Exercise objective:
For each entry, return the text exactly and omit any image.

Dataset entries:
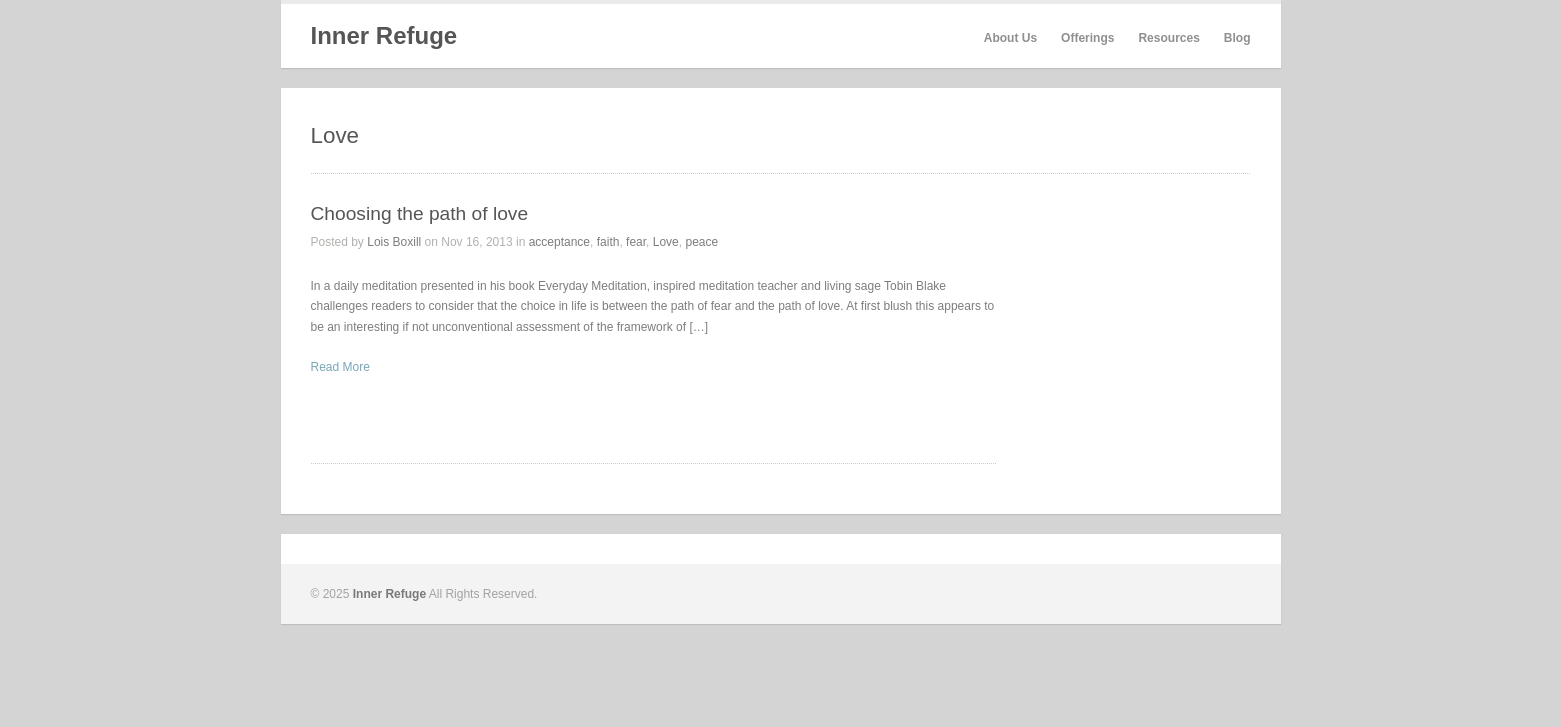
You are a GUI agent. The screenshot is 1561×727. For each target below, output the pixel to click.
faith (608, 242)
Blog (1237, 38)
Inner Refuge (384, 35)
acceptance (559, 242)
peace (701, 242)
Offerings (1087, 38)
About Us (1010, 38)
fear (636, 242)
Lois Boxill (394, 242)
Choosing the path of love (420, 213)
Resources (1168, 38)
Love (666, 242)
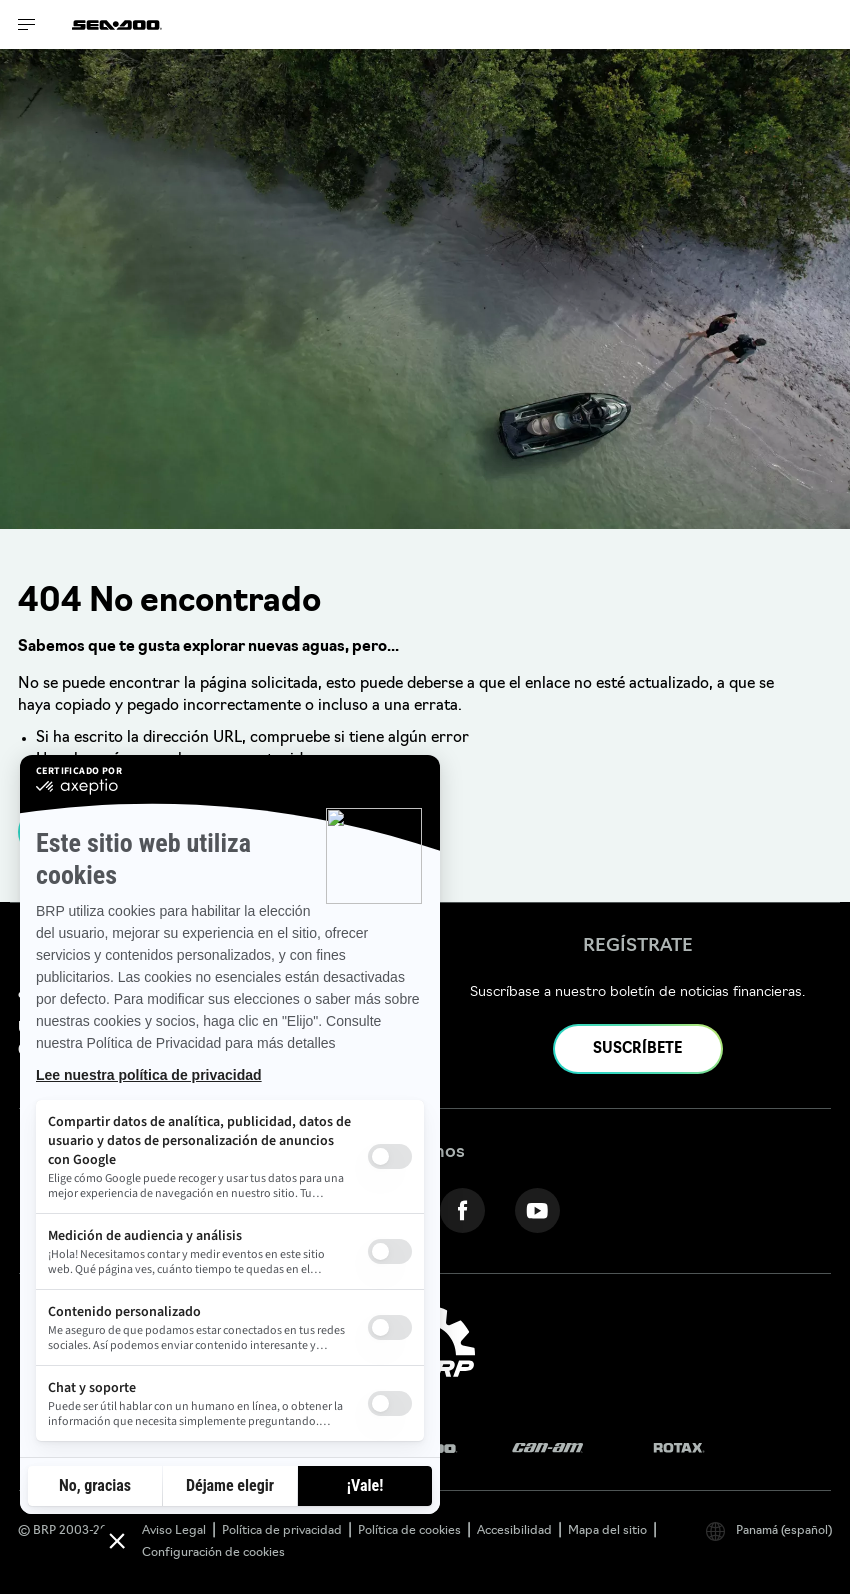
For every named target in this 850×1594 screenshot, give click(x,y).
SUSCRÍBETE (637, 1049)
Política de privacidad (282, 1531)
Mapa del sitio (607, 1531)
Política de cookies (409, 1531)
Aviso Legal (174, 1531)
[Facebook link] (462, 1210)
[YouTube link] (537, 1210)
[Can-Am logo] (547, 1448)
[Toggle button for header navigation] (27, 24)
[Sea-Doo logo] (117, 24)
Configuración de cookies (213, 1553)
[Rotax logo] (679, 1448)
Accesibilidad (514, 1531)
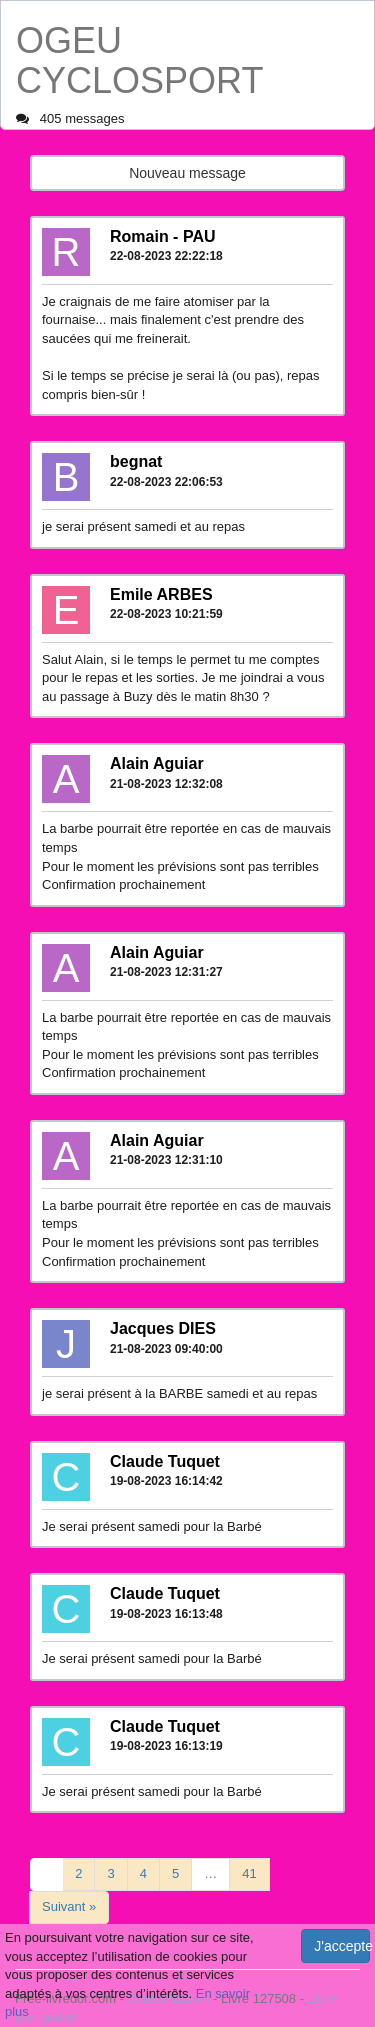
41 (249, 1873)
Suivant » (69, 1906)
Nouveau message (187, 173)
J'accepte (342, 1946)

Task answer:
You are a GUI agent. The screenshot is 1561×727. For each target below, output the pixel to click.
faith (608, 242)
Blog (1237, 38)
Inner Refuge (384, 35)
acceptance (559, 242)
peace (701, 242)
Offerings (1087, 38)
About Us (1010, 38)
fear (636, 242)
Lois Boxill (394, 242)
Choosing the path of love (420, 213)
Resources (1168, 38)
Love (666, 242)
For every named target in this 850×1594 screenshot, give click(x,y).
SUSCRÍBETE (637, 1049)
Política de privacidad (282, 1531)
Mapa del sitio (607, 1531)
Política de cookies (409, 1531)
Aviso Legal (174, 1531)
[Facebook link] (462, 1210)
[YouTube link] (537, 1210)
[Can-Am logo] (547, 1448)
[Toggle button for header navigation] (27, 24)
[Sea-Doo logo] (117, 24)
Configuración de cookies (213, 1553)
[Rotax logo] (679, 1448)
Accesibilidad (514, 1531)
41 (249, 1873)
Suivant » (69, 1906)
Nouveau message (187, 173)
J'accepte (342, 1946)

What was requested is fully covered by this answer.